General Guidelines
What material is the crown made of?
Wood – Cope (unless painting)
MDF – Miter
Will the crown be stained or painted?
Stain – Cope
Paint – Miter
Adjusting for out of plumb?
Not a lot you can do about the ceiling except use a sander to trim the back of the crown or if it’s a lighter material bend it to position.
Coping, closing your corners?
Cope the crown in position. If you’re laying it flat then the top corners will never match because you’re ignoring the spring angle when coping.
92 degree wall – How to measure Miter?
Assuming you’re using a crown jig (otherwise becomes compound angles) you have the crown body to your left meaning you’re cutting the right edge of the crown.
The actual angle that you’re dealing with is 360 degrees, but your saw and the walls reduce it to a manageable 270/180/90. 270 is an outside corner, 180 is a flat wall and 90 is an inside corner.
Now picture a circle, a pizza works well for this. If the wall is greedy it takes up most of the pizza, leaving you with one quarter or 90 degrees. If the wall is a nice guy then it leaves you most of the pizza or 270 degrees.

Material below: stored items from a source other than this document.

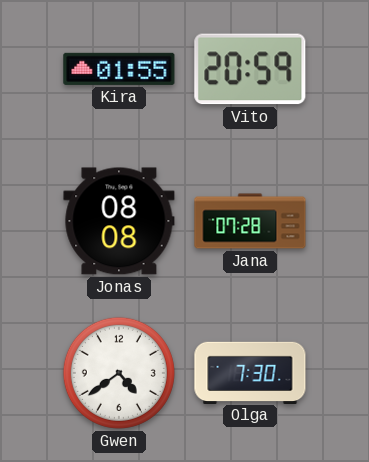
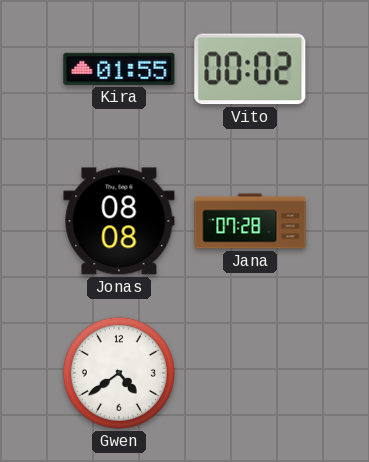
Vito: 20:59 -> 00:02
Olga: 7:30 -> none
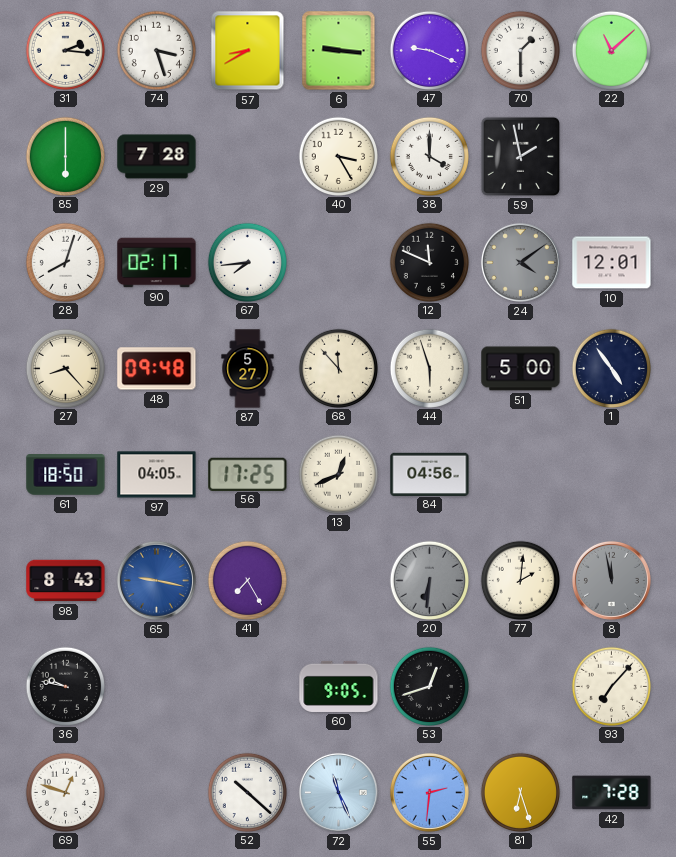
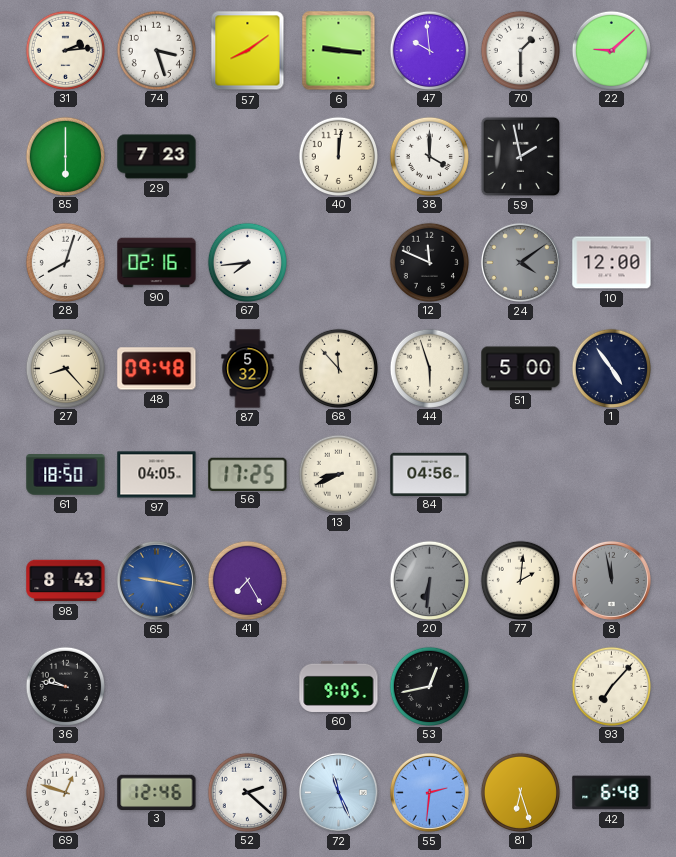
31: 2:16 -> 2:14
57: 8:40 -> 8:09
47: 9:19 -> 9:59
22: 11:08 -> 9:08
29: 7:28 -> 7:23
40: 3:25 -> 12:01
90: 02:17 -> 02:16
10: 12:01 -> 12:00
87: 5:27 -> 5:32
13: 12:41 -> 8:41
53: 12:42 -> 12:43
3: none -> 12:46
52: 10:22 -> 2:22
42: 7:28 -> 6:48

The miter saw lets you decide if the wall should get most of the pizza or if you should. Equal (0 degree miter) is a flat cut. Unless you’re coping, sadly you’ll never use this setting, but then again life is rarely fair for you or walls.
The bulk of your work piece is to your left, meaning it will occupy the right side of an angle. We’ll stick with the pizza thing because it’s near lunch. So, the pizza is to your left and you want to be a nice guy so you give most of the pie to the wall by moving the miter to the left. If you’re feeling like a jerk then take most of it by moving the miter to the right. The exact opposite is true if the pizza is to your right, left to take more and right to take less.
At this time I suggest using a mimetic to help yourself out. I don’t have a good one so you can just scream “screw you wall” if you’re going to take most of the pizza (outside corner) or “okay, this time you get it all” if you’re giving the wall most of it (inside corner)
So, joking aside your angles are either 90 degrees of the circle representing an inside corner or 270 degrees for an outside. A flat piece is always 180. You’re either subtracting from that 180 to make an inside corner or adding to make an outside.
A perfect outside corner is 180+90 = 270
A perfect inside corner is 180-90=90
So if your inside wall is a little open, say the 92 degrees you had, the angle is 180-92=88. Divided by 2 your miter angle is 44. If the wall is just a bit closed, say 88 degrees then that angle becomes 46.
Outside corners work in the exact opposite direction. A slightly smaller than 90 degree wall means you need a bit more to 180 to make the angle fit. An outside corner that shows on a protractor as 88 degrees means the actual angle is 360-88 (occupied space) so 272. 180 is always fixed so 272-180=92. Divide that by two and you get a miter angle of 46 degrees. A corner that is a bit fatter decreases the cut angle to 44.
Other things to consider
If you’re using a painted pine or mdf you can always use caulk to close mitered joints. If it’s a stained wood things are a little more delicate. You can use stainable wood filler or a filler stick, but your corners have to allow for minor wood movement. Also, with an imperfect cope you still get one great view angle and one so-so angle. With an imperfect miter you get nothing but bad viewing angles.